第二天凌晨,天麻麻亮时,爷爷和我又一次踏上去煤矿的路。驴车盘旋在崎岖的山道上,一会儿向左,一会儿向右。

毛驴,大概是世界上最忠厚的动物,一旦吃饱喝足,只顾埋头干活,不会生出其他的事来,寂寞了,放开嗓子吼几声,然后,又默默无语地走自己的路。

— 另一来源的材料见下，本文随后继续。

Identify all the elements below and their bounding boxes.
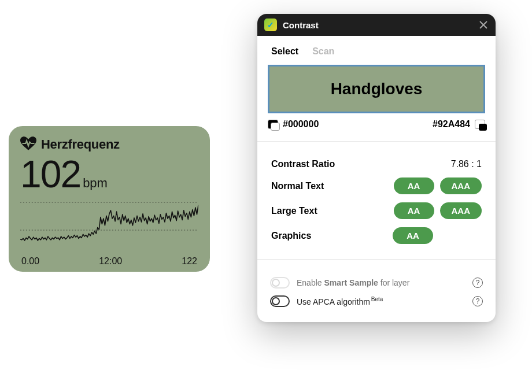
large-text-row: Large Text AA AAA	[271, 202, 482, 219]
sample-swatch[interactable]: Handgloves	[268, 65, 485, 113]
apca-help[interactable]: ?	[472, 296, 483, 306]
close-button[interactable]	[478, 20, 489, 30]
heart-rate-value: 102	[20, 155, 80, 193]
large-aa-badge: AA	[394, 202, 434, 219]
ratio-row: Contrast Ratio 7.86 : 1	[271, 159, 482, 169]
foreground-color[interactable]: #000000	[268, 119, 319, 130]
background-chip-icon	[475, 120, 485, 129]
close-icon	[479, 21, 487, 29]
axis-start: 0.00	[21, 256, 39, 267]
large-aaa-badge: AAA	[440, 202, 482, 219]
smart-sample-row: Enable Smart Sample for layer ?	[270, 277, 483, 289]
options: Enable Smart Sample for layer ? Use APCA…	[257, 264, 496, 316]
heart-rate-title: Herzfrequenz	[41, 137, 120, 152]
panel-titlebar[interactable]: ✓ Contrast	[257, 14, 496, 36]
large-text-label: Large Text	[271, 206, 317, 216]
color-row: #000000 #92A484	[268, 119, 485, 130]
heart-rate-axis: 0.00 12:00 122	[20, 256, 198, 267]
heart-rate-card: Herzfrequenz 102 bpm 0.00 12:00 122	[9, 126, 210, 272]
normal-text-row: Normal Text AA AAA	[271, 177, 482, 194]
graphics-label: Graphics	[271, 231, 311, 241]
divider	[257, 141, 496, 142]
heart-icon	[20, 136, 36, 153]
sample-text: Handgloves	[331, 80, 423, 98]
graphics-row: Graphics AA	[271, 227, 482, 244]
foreground-chip-icon	[268, 120, 278, 129]
results: Contrast Ratio 7.86 : 1 Normal Text AA A…	[257, 146, 496, 254]
smart-sample-label: Enable Smart Sample for layer	[297, 278, 466, 287]
foreground-hex: #000000	[283, 119, 319, 130]
divider	[257, 259, 496, 260]
heart-rate-unit: bpm	[83, 176, 108, 191]
apca-toggle[interactable]	[270, 295, 290, 307]
app-icon: ✓	[264, 19, 277, 31]
ratio-label: Contrast Ratio	[271, 159, 335, 169]
normal-aa-badge: AA	[394, 177, 434, 194]
heart-rate-value-row: 102 bpm	[20, 155, 198, 193]
heart-rate-chart	[20, 197, 198, 252]
swatch-area: Handgloves #000000 #92A484	[257, 61, 496, 136]
heart-rate-header: Herzfrequenz	[20, 136, 198, 153]
tabs: Select Scan	[257, 36, 496, 61]
panel-title: Contrast	[283, 20, 472, 30]
tab-scan[interactable]: Scan	[312, 46, 334, 57]
apca-label: Use APCA algorithmBeta	[297, 296, 466, 306]
normal-text-label: Normal Text	[271, 181, 324, 191]
contrast-panel: ✓ Contrast Select Scan Handgloves #00000…	[257, 14, 496, 322]
background-hex: #92A484	[433, 119, 470, 130]
tab-select[interactable]: Select	[271, 46, 298, 57]
smart-sample-help[interactable]: ?	[472, 278, 483, 288]
apca-row: Use APCA algorithmBeta ?	[270, 295, 483, 307]
normal-aaa-badge: AAA	[440, 177, 482, 194]
graphics-aa-badge: AA	[393, 227, 433, 244]
axis-mid: 12:00	[99, 256, 122, 267]
axis-end: 122	[182, 256, 197, 267]
smart-sample-toggle[interactable]	[270, 277, 290, 289]
ratio-value: 7.86 : 1	[451, 159, 482, 169]
background-color[interactable]: #92A484	[433, 119, 485, 130]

午饭时分,我们翻过最后一座山峰,进入甘肃境内,眼前呈现出一片辽阔的田地。首先映入眼帘的是那些堆积如山的煤炭,在蓝天白云下,散发出一种幽黑的光。

矿区不大,却不失繁华,一条狭长的街道,人来车往,热闹非凡。街道上,店铺林立,挨挨挤挤。

那些刚刚从矿井深处走出来的煤炭工人,穿着劳动布制服,像流水一样,涌进飘香的饭馆。

那一刻,我突然萌生出一个理想,将来,我也要当一名煤炭工人,做一个领工资的人。

爷爷给了我一块钱,让我在街上逛逛,他自己牵着毛驴,等候在排队装煤的队伍中。

我的脚步随着川流不息的人群,毫无目的地在嘈杂的街道里漫游。那张印着一个穿工装的女拖拉机手图案的钞票,被我紧紧地攥在手心里,捏出了汗,湿漉漉的。

看见新华书店几个字,我不由自主地走了进去。书店的铁架上摆满了各种各样的书,琳琅满目,十分诱人。

柜台后面,站着书店的营业员,白皙的面孔泛出淡淡的红,像一朵正在盛开的桃花,鼻梁上架了副黑框白片的眼镜,镜片后面的眼睛,炯炯有神。我从小就崇拜戴眼镜的人,总觉得眼镜后面藏着很多学问,深不可测。

上小学时,我的语文老师,一位来自北京的知青,戴着一副高度近视眼镜,镜片上有层层波纹,像明净的湖面上被风吹起的涟漪。我特别喜欢知青老师的课,尤其是那字正腔圆的朗诵,如山谷里的鸟鸣,娓娓动听,滋心润肺。有一次,趁老师不注意,我偷偷地戴上她的眼镜,顷刻间,天旋地转,重心失衡。原来,眼镜不是谁想戴就能戴的。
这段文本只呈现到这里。